Isiah and several of the men were chopping through the warping ropes securing them to the
Ruby
. Canvas was spilling from
Sea Witch
’s masts and she was beginning to move away from the red-hulled schooner, tugging at the last line binding them together. Under immense strain the stretching cordage groaned as she began to gather way.

“Jesamiah! Come on!”

It was only because he had to bury Tiola that Jesamiah released his hold and let the ribbon and Phillipe’s twitching corpse fall. He looked up, the breath tight in his chest and throat, the pain of all his hurts returning with a vengeance. He saw the
Carolina Revenge
bearing down on them under full sail and the distinctive white streak of another cannon ball shrieking across the closing gap between them. With a plume of spray it landed short by a few inches. The next one would not.

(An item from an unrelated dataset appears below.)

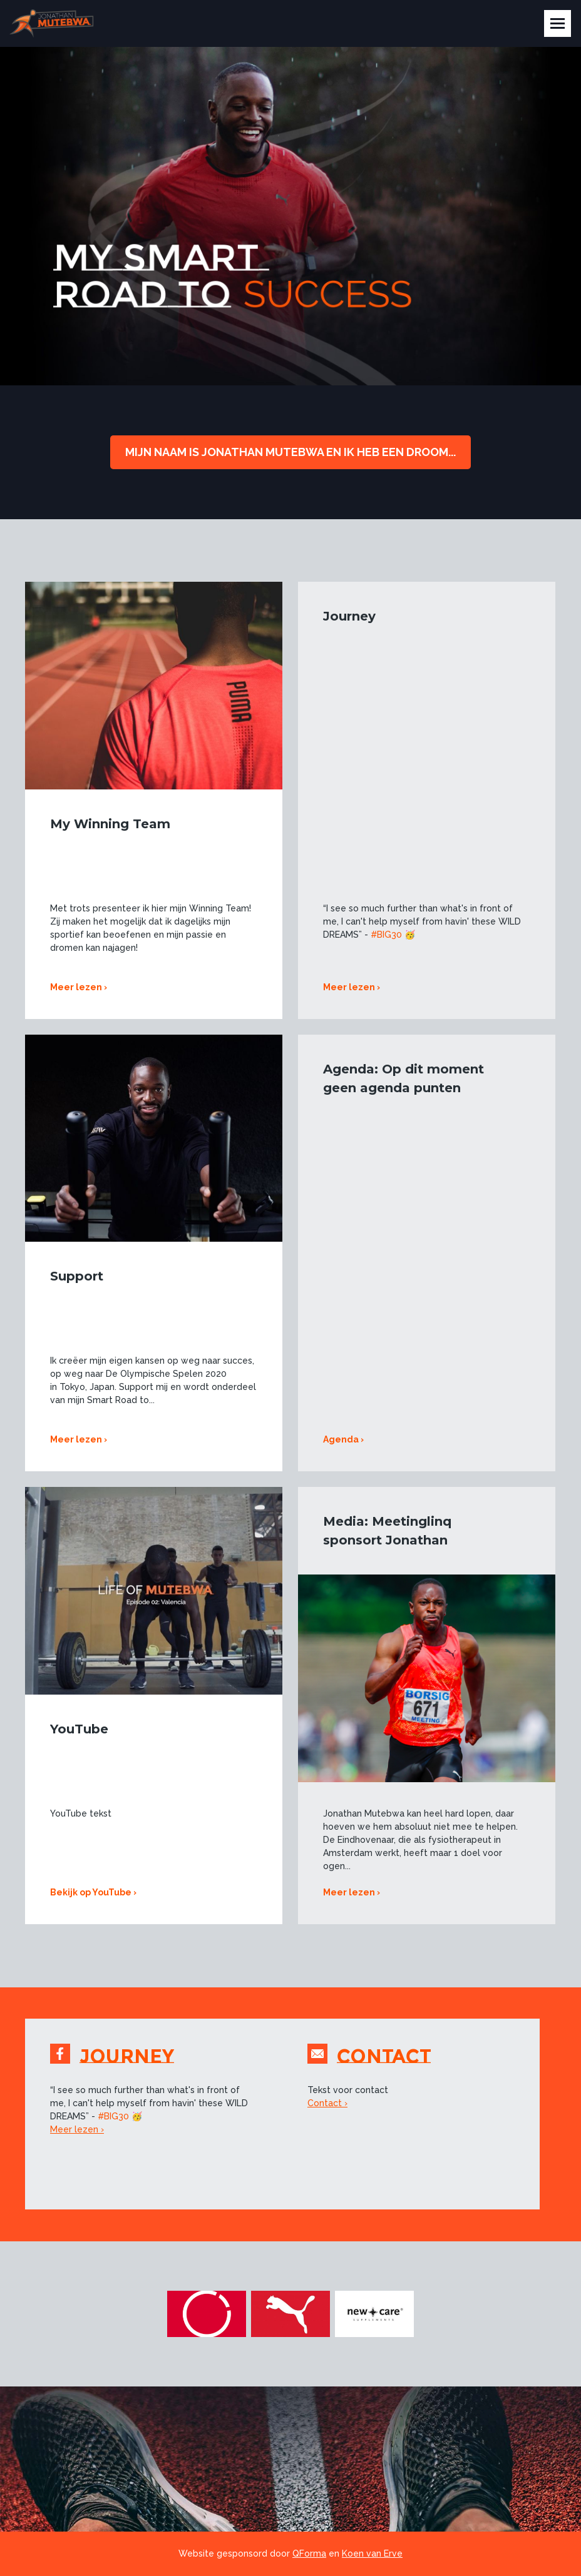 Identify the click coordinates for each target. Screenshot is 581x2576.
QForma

His brother was dead but Jesamiah wanted to make sure he would receive no Christian burial. No one was to stand beside his grave and mourn. He did not deserve respect, deserved to suffer the fate of the unburied for all eternity. Phillipe was no sailor, he had no gold tooth, no gold earring, had nothing with which to pay the Ferryman to cross, in peace, into the next world. Without remorse or pity Jesamiah dragged the twitching body the few yards to where the bulwark had been shot away. Shoved it over the side. Did not bother to wait to hear the splash.

Willing hands stretched out to catch him as, grasping a length of torn shroud, he swung across the increasing distance between the two ships, the scream of agony gasping in his throat as the rush of blood-heat cooled, and physical and mental awareness slammed a return to reality.

Sea Witch
, knowing he was safe, took her own decision to break free. The last line snapped with a bang, hurtling into the air like a cracked whiplash and she plunged forward, the wind taking her. She had her beloved master aboard, and happy, showed the speed of a fleeing gazelle. By comparison, the cumbersome guardship was a clip-winged duck.